Par Stella Wohlers
Hammamturgia / Dramaturgie et mise en scène par Sofía Asencio et Tomàs Aragay / Théâtre du Grütli / du 16 au 20 mars 2022 / Plus d’infos.
La compagnie catalane La Societat Doctor Alonso propose dans son spectacle chorégraphique l’exploration d’un espace par des corps et des objets en mêlant danse, musique et peinture. Invité à partager l’espace scénique avec les quatre comédien.ne.s, le public est libre de se déplacer et d’observer à 360° degré cette création originale qui lui fait vivre une expérience toute particulière.
« Retirez vos chaussures, laissez vos sacs et manteaux dans le vestiaire. Sentez-vous libres de vous déplacer dans l’espace. » Voilà des paroles que je n’ai encore jamais entendues à l’orée d’une pièce, elles remplacent le traditionnel « Assurez-vous que vos appareils soient éteints. » C’est une invitation à participer à l’expérience commune que présente la performance de La Societat Doctor Alonso.
Curieuse, j’entre dans la salle : du blanc partout. Les murs et le sol sont recouverts d’un tissu blanc fait d’une matière qui fait penser à de la mousse. D’autres spectateur.ice.s intrigué.e.s entrent peu à peu et découvrent la pièce. Nous nous trouvons dans une salle rectangulaire entourée d’un couloir. Quatre ouvertures, une dans chaque mur, font communiquer ces deux espaces. Ce blanc me donne l’impression d’être dans une toile vierge sur laquelle un tableau se dessine avec chaque spectateur représentant une touche de couleur qui s’ajoute. Nous marchons dans la salle, explorons les couloirs et nous observons, un léger sourire aux lèvres : que nous réserve ce spectacle ?
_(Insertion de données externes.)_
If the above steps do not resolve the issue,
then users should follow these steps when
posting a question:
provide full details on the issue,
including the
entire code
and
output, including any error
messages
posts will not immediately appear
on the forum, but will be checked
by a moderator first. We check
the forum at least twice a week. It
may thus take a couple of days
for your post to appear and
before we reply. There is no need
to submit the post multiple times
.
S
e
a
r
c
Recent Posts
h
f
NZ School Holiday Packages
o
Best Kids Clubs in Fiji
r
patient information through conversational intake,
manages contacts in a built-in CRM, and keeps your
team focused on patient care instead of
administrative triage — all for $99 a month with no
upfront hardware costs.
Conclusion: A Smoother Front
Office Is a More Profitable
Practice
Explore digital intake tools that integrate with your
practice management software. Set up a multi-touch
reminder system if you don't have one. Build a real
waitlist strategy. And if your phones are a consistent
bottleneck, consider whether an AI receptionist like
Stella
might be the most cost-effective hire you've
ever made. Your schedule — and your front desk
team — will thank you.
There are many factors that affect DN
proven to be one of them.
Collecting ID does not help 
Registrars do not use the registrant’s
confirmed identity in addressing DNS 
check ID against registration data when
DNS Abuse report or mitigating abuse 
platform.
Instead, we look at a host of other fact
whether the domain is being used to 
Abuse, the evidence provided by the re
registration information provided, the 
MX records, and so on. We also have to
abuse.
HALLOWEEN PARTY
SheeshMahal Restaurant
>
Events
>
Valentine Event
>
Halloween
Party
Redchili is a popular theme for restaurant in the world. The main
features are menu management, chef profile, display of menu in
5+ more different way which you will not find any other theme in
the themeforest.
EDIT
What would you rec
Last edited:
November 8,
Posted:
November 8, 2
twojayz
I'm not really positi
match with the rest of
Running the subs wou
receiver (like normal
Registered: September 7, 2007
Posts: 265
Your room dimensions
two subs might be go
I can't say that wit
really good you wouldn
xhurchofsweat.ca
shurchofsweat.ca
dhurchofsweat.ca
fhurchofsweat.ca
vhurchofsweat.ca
Peu à peu, le public arrête de marcher, se tait et s’assied sur les bords de la pièce. Alors les quatre comédien.ne.s entrent et déplient une large bâche sur le sol qui prend presque toute la place : le public se colle vers les murs. Posée sur le sol, cette bâche verte fait penser à la terre. Lorsqu’ils la soulèvent au-dessus de notre tête, l’envers est bleu, j’ai l’impression d’être sous l’eau. Ils reviennent plus tard avec un large carré de plastique fin, transparent. Ils s’en recouvrent, couchés au sol. L’intégration de ce matériel polluant est pour moi une dénonciation écologique. Il recouvre d’ailleurs les quatre corps qui restent sous ce plastique étouffant comme des cadavres.
La performance place les spectateurs dans une position ambiguë, en les invitant d’abord à être actifs sans aller vraiment jusqu’au bout de cette proposition. Durant un long moment, les comédien.ne.s ne bougent pas, placé.e.s à chaque coin de la bâche de plastique. Les minutes défilent et un doute surgit : doit-on intervenir ? Nous sommes plongés dans une attente silencieuse et finalement réduits à une position de passivité. Il y a un paradoxe entre l’attente créée par le fait de retirer chaussures et manteaux, qui suggère une participation active de notre part, et la situation d’observation à laquelle je suis finalement cantonnée. Bien sûr, nous sommes libres de bouger, d’ailleurs un spectateur ne cesse de circuler et fait, lui comme nous tous, partie intégrante de la représentation. Je suis obligée de me déplacer lorsqu’une comédienne commence à dessiner sur une toile que je ne parvenais pas à voir depuis ma place. De la même manière, les déplacements du public auraient pu être davantage encouragés et exploités. La compagnie cherche à expérimenter le mouvement, mais nous n’avons finalement pas pu y participer. J’aurais aimé, moi aussi, jouer avec ces toiles de plastique comme les comédien.ne.s qui les font voler, et passer dans les vêtements avec lesquels ils créent du vent.